Latest update April 18th, 2025 8:12 AM
Dec 29, 2008 Features / Columnists, Peeping Tom
“Adam Harris? Never heard of him! Never saw him! Not interested in knowing him!”
This is going to be my response to anyone who, for the remainder of this year, asks me whether I know Adam Harris. I am forced to disown Adam, because people who know him have been dropping dead this year.
Earlier this year, it was his brother-in-law. Then his father died. I went to the wake. I ate his food and drank his beer; and then, to my dismay, discovered that I was related to him. Not anymore! I have no interest in being his relative, because no sooner had he buried his father, another person with whom he had worked in the media, David De Caires, died in Barbados.
Then a young reporter died soon after. Adam had known her, and she used to call him ‘Uncle Adam.’
Just when he thought we had seen the last of the deaths, during this holiday weekend, one of Adam’s cousins died in an accident. Adam Harris, you have a jinx.
Keep away from the Peeper. Nigel, please do not allow Adam to have anything to do with my column until next year. Peeping Tom is not going to become the next victim of Uncle Adam’s jinx. Merry Christmas, Uncle Adam, and a Happy New Year!
I cannot say that I had an enjoyable Christmas this year. It rained incessantly on Christmas and Boxing Days. In such weather, indoors is the best place to be. And indoors I was for the entire holiday weekend.
I have made it a rule that I do not go out on Christmas Day.
This has always been a day to spend with your immediate family at home. And therefore, long before Christmas Eve, I was in my rocking chair, with my fairy lights on and a drink in my hand, enjoying the warmth of my own home.
On Boxing Day, visitors would usually come knocking, and I would welcome them into my home.
This year, no one came. Neither did I go anywhere. So it was me and my better half all alone, enjoying each other’s company as much as we did the first time we met. Love at Christmas.
Not the high-flung passionate love of youth, but the aged and enduring love that has survived all the knocks that life has to offer.
I was forced to be indoors this year, but I would not have wanted to be anywhere else for the holidays. I know that when I leave the home I am entering a different realm, and I therefore take extra care and precaution whenever I am out of the house, especially since I do not know what is in store for me while outside of my home.
There used to be a time in this country when the stores would close at the latest 8pm on Christmas Eve. Some would close earlier, because there would not be that many persons on the roads shopping. Not anymore. People shop late into the Christmas Eve, meaning that persons would be late on the roadways instead of being safe at home.
This December 27th edition of the Kaieteur News reported on the deaths of three persons, all of whom were on the road when perhaps they should have been at home.
One of the persons, as things have turned out, was the cousin of Adam Harris.
The other was a roadside vendor who ought not to have been selling at that unholy hour of the night when he was hit down.
The third died after the car in which he was travelling ended up in an accident. Three passengers in a mini bus also died, while many others were injured when their vehicle collided with another.

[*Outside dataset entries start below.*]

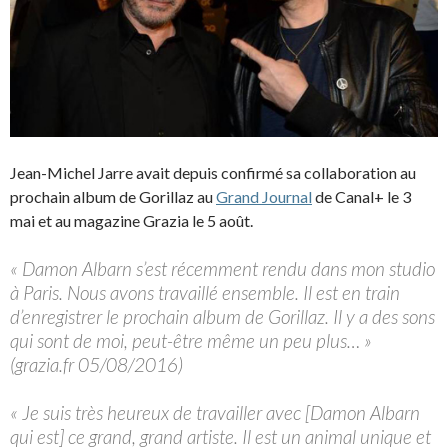
Jean-Michel Jarre avait depuis confirmé sa collaboration au
prochain album de Gorillaz au
Grand Journal
de Canal+ le 3
mai et au magazine Grazia le 5 août.
« Damon Albarn s’est récemment rendu dans mon studio
à Paris. Nous avons travaillé ensemble. Il est en train
d’enregistrer le prochain album de Gorillaz. Il y a des sons
qui sont de moi, peut-être même un peu plus… »
(grazia.fr 05/08/2016)
« Je suis très heureux de travailler avec [Damon Albarn
qui est] ce grand, grand artiste. Il est un animal unique et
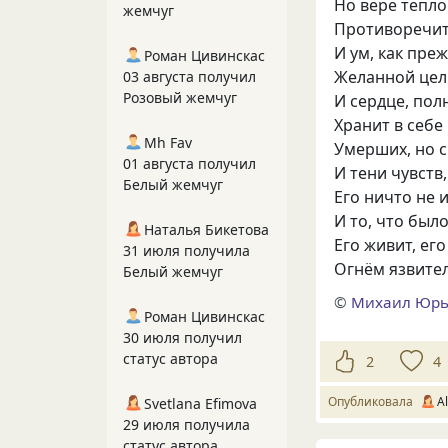
Но вере тепл
жемчуг
Противоречит
И ум, как пре
Роман Цивинскас
Желанной цели
03 августа получил
Розовый жемчуг
И сердце, пол
Хранит в себе
Mh Fav
Умерших, но с
01 августа получил
И тени чувств,
Белый жемчуг
Его ничто не и
И то, что было
Наталья Бикетова
Его живит, его
31 июля получила
Огнём язвите
Белый жемчуг
©
Михаил Юрь
Роман Цивинскас
30 июля получил
статус автора
2
4
Опубликовала
A
Svetlana Efimova
29 июля получила
статус автора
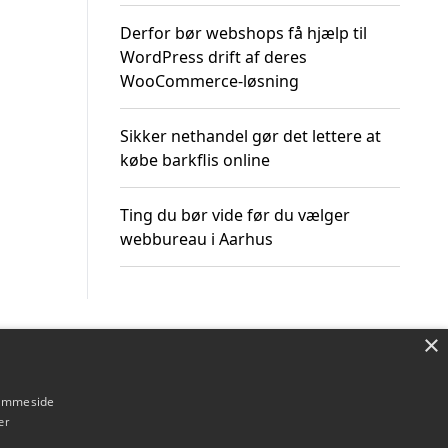
Derfor bør webshops få hjælp til
WordPress drift af deres
WooCommerce-løsning
Sikker nethandel gør det lettere at
købe barkflis online
Ting du bør vide før du vælger
webbureau i Aarhus
×
Om / kontakt
Blog
Betingelser
hjemmeside
er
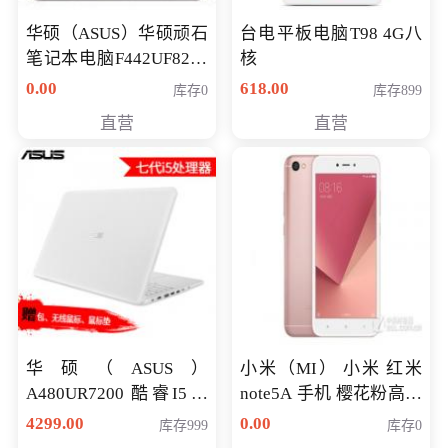
华硕（ASUS）华硕顽石
台电平板电脑T98 4G八
笔记本电脑F442UF8250
核
八代独显轻薄办公商务
0.00
618.00
库存0
库存899
游戏笔记本 火爆推荐
直营
直营
华硕（ASUS）
小米（MI） 小米 红米
A480UR7200 酷睿I5超
note5A 手机 樱花粉高配
薄学生办公游戏独显笔
版 全网通(3G+32G)
4299.00
0.00
库存999
库存0
记本电脑 金色 I5-7200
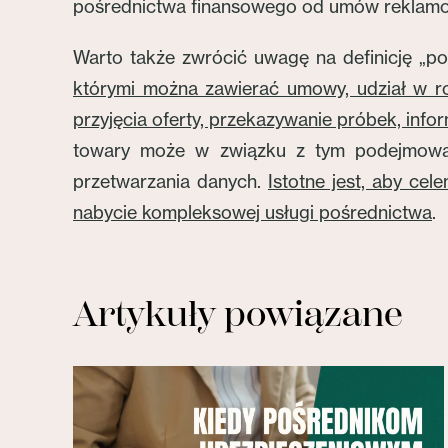
pośrednictwa finansowego od umów reklamow
Warto także zwrócić uwagę na definicję „po
którymi można zawierać umowy, udział w r
przyjęcia oferty, przekazywanie próbek, in
towary może w związku z tym podejmować 
przetwarzania danych.
Istotne jest, aby cel
nabycie kompleksowej usługi pośrednictwa
.
Artykuły powiązane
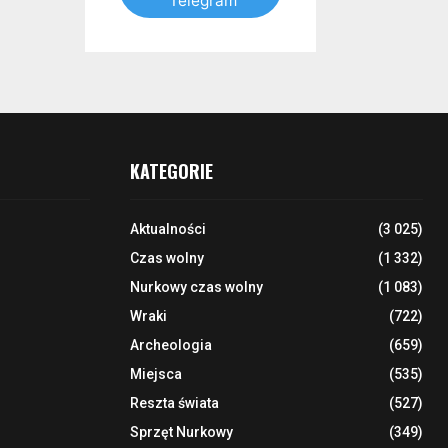
Telegram
KATEGORIE
Aktualności
(3 025)
Czas wolny
(1 332)
Nurkowy czas wolny
(1 083)
Wraki
(722)
Archeologia
(659)
Miejsca
(535)
Reszta świata
(527)
Sprzęt Nurkowy
(349)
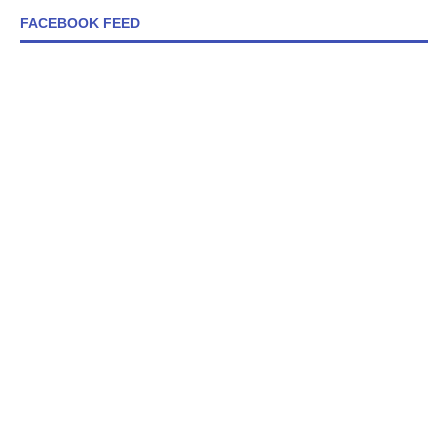
FACEBOOK FEED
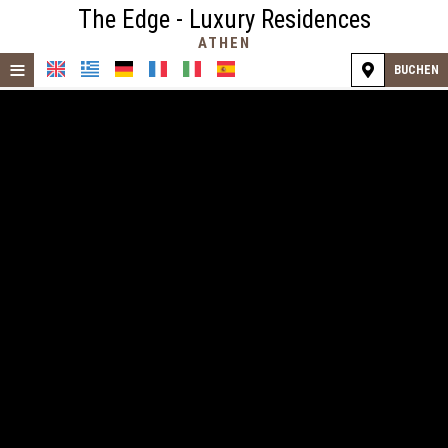
The Edge - Luxury Residences
ATHEN
≡
BUCHEN
STARTSEITE
LAGE
UNTERKUNFT
EINRICHTUNGEN
GALERIE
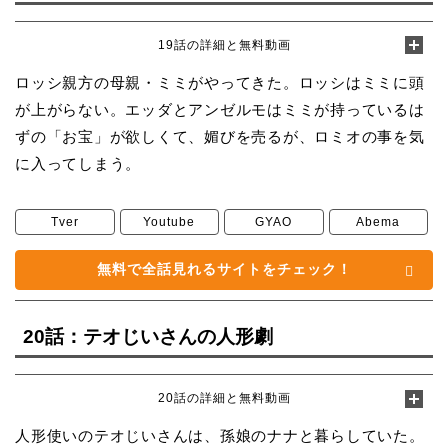
19話の詳細と無料動画
ロッシ親方の母親・ミミがやってきた。ロッシはミミに頭
が上がらない。エッダとアンゼルモはミミが持っているは
ずの「お宝」が欲しくて、媚びを売るが、ロミオの事を気
に入ってしまう。
Tver
Youtube
GYAO
Abema
無料で全話見れるサイトをチェック！
20話：テオじいさんの人形劇
20話の詳細と無料動画
人形使いのテオじいさんは、孫娘のナナと暮らしていた。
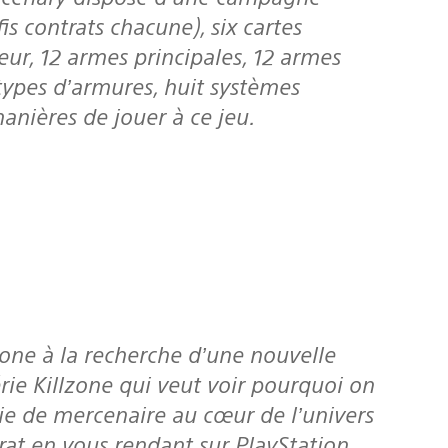
s contrats chacune), six cartes
eur, 12 armes principales, 12 armes
 types d’armures, huit systèmes
anières de jouer à ce jeu.
ie Killzone qui veut voir pourquoi on
vie de mercenaire au cœur de l’univers
rat en vous rendant sur PlayStation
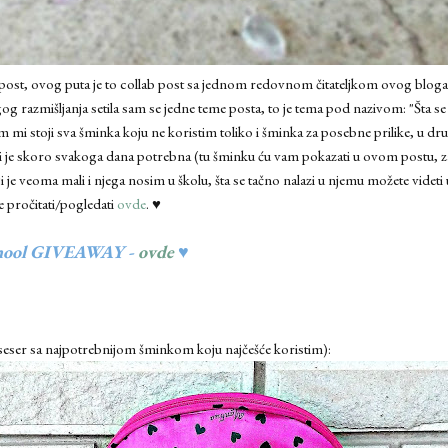
 post, ovog puta je to collab post sa jednom redovnom čitateljkom ovog bloga k
gog razmišljanja setila sam se jedne teme posta, to je tema pod nazivom: "Šta s
 mi stoji sva šminka koju ne koristim toliko i šminka za posebne prilike, u d
mi je skoro svakoga dana potrebna (tu šminku ću vam pokazati u ovom postu,
oji je veoma mali i njega nosim u školu, šta se tačno nalazi u njemu možete videti
e pročitati/pogledati
ovde
. ♥
hool GIVEAWAY -
ovde
♥
eser sa najpotrebnijom šminkom koju najčešće koristim):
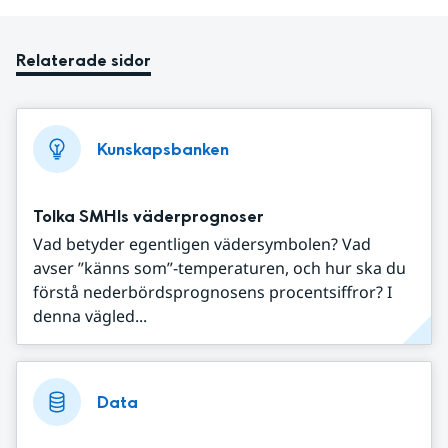
Relaterade sidor
Kunskapsbanken
Tolka SMHIs väderprognoser
Vad betyder egentligen vädersymbolen? Vad
avser ”känns som”-temperaturen, och hur ska du
förstå nederbördsprognosens procentsiffror? I
denna vägled...
Data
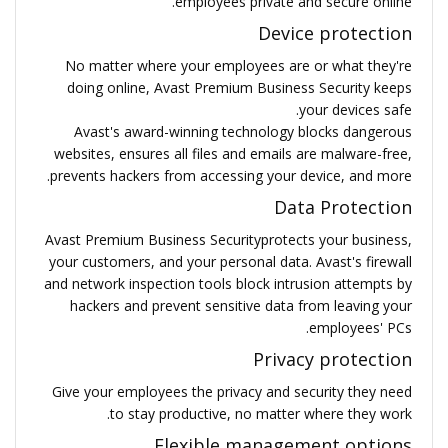
employees private and secure online.
Device protection
No matter where your employees are or what they're
doing online, Avast Premium Business Security keeps
your devices safe.
Avast's award-winning technology blocks dangerous
websites, ensures all files and emails are malware-free,
prevents hackers from accessing your device, and more.
Data Protection
Avast Premium Business Securityprotects your business,
your customers, and your personal data. Avast's firewall
and network inspection tools block intrusion attempts by
hackers and prevent sensitive data from leaving your
employees' PCs.
Privacy protection
Give your employees the privacy and security they need
to stay productive, no matter where they work.
Flexible management options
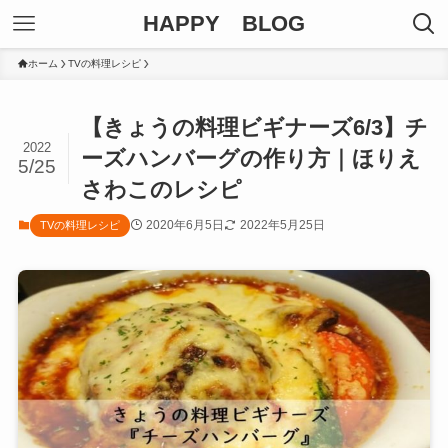
HAPPY BLOG
ホーム
TVの料理レシピ
【きょうの料理ビギナーズ6/3】チ
2022
ーズハンバーグの作り方｜ほりえ
5/25
さわこのレシピ
2020年6月5日
2022年5月25日
TVの料理レシピ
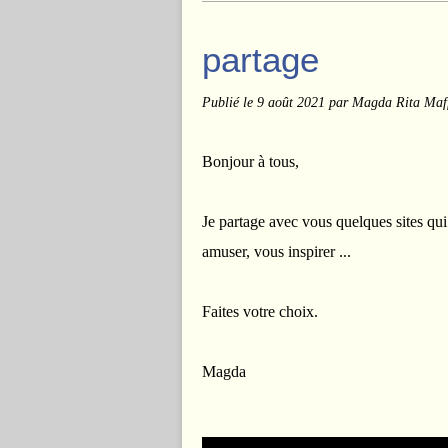
partage
Publié le
9 août 2021
par Magda Rita Maff
Bonjour à tous,
Je partage avec vous quelques sites qui
amuser, vous inspirer ...
Faites votre choix.
Magda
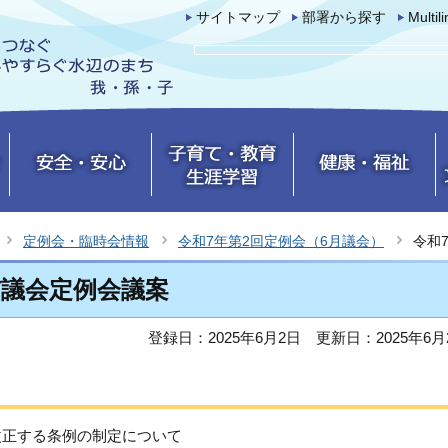
サイトマップ
部署から探す
Multil
定例会・臨時会情報
令和7年第2回定例会（6月議会）
令和
市議会定例会議案
登録日：2025年6月2日
更新日：2025年6月
改正する条例の制定について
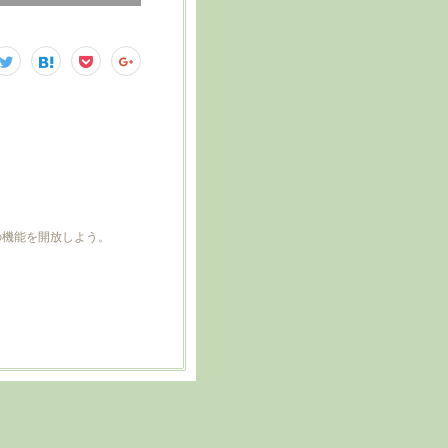
どの機能を開放しよう。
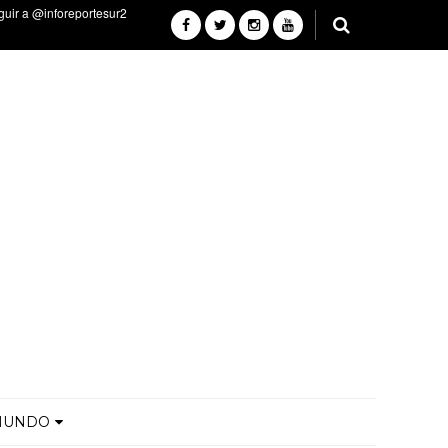
MUNDO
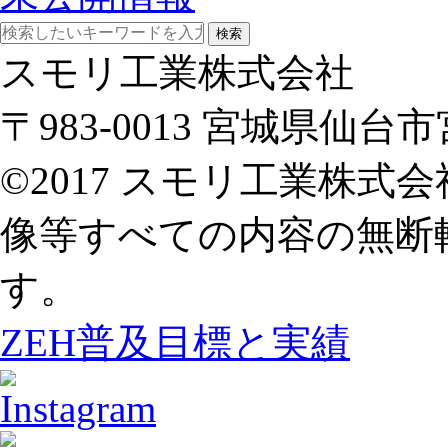
検索
スモリ工業株式会社
〒983-0013 宮城県仙
©2017 スモリ工業株
像等すべての内容の無断
す。
ZEH普及目標と実績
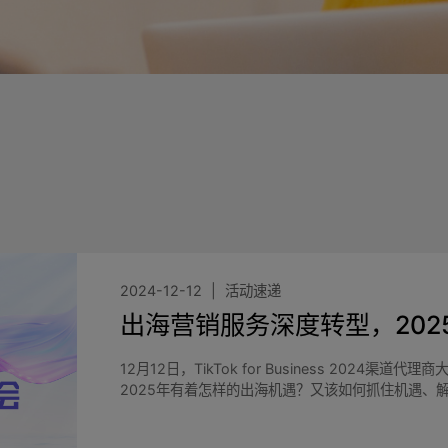
2024-12-12
活动速递
出海营销服务深度转型，202
12月12日，TikTok for Business 202
2025年有着怎样的出海机遇？又该如何抓住机遇、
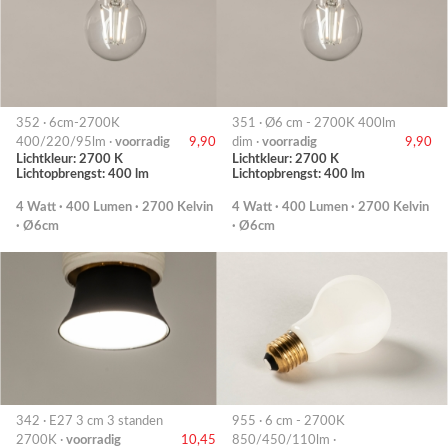
352 · 6cm-2700K
351 · Ø6 cm - 2700K 400lm
400/220/95lm ·
voorradig
9,90
dim ·
voorradig
9,90
Lichtkleur: 2700 K
Lichtkleur: 2700 K
Lichtopbrengst: 400 lm
Lichtopbrengst: 400 lm
4 Watt · 400 Lumen · 2700 Kelvin
4 Watt · 400 Lumen · 2700 Kelvin
· Ø6cm
· Ø6cm
342 · E27 3 cm 3 standen
955 · 6 cm - 2700K
2700K ·
voorradig
10,45
850/450/110lm ·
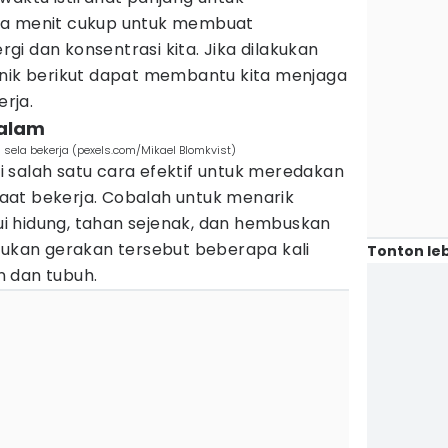
pa menit cukup untuk membuat
i dan konsentrasi kita. Jika dilakukan
knik berikut dapat membantu kita menjaga
rja.
dalam
 sela bekerja (pexels.com/Mikael Blomkvist)
 salah satu cara efektif untuk meredakan
at bekerja. Cobalah untuk menarik
 hidung, tahan sejenak, dan hembuskan
kukan gerakan tersebut beberapa kali
Tonton leb
 dan tubuh.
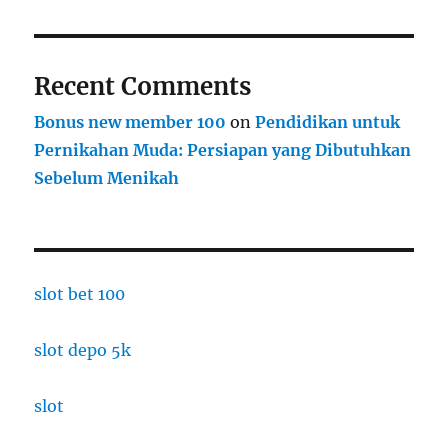
Recent Comments
Bonus new member 100
on
Pendidikan untuk
Pernikahan Muda: Persiapan yang Dibutuhkan
Sebelum Menikah
slot bet 100
slot depo 5k
slot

I sympathize with their relatives. It is so unfortunate that they had to die, but it just goes to show how tenuous life is. And that is why we need to exercise caution and care when on the roadway.
How many times has this message not been reiterated? How many times have we not been reminded to take it easy on the roadways and be careful?
But even as much as we are careful, there are others who may not be, and it may be their mistake which can cost us our lives.
This is why whenever I leave my home, I touch a little object on my door and ask for the discipline to be careful on the road. I feel safe in my home. I have greater control over the variables that take place within its walls. I have control only over my own actions on the roadways.
Road safety is not the answer; it is only part of the solution. What is needed is a change of lifestyles.
It is therefore my wish, as we come to the end of this year, that we try to make our homes places of comfort and happiness, places we would not have reason to leave unless it is absolutely necessary. For I truly believe that it is much safer to be at home than on the roads.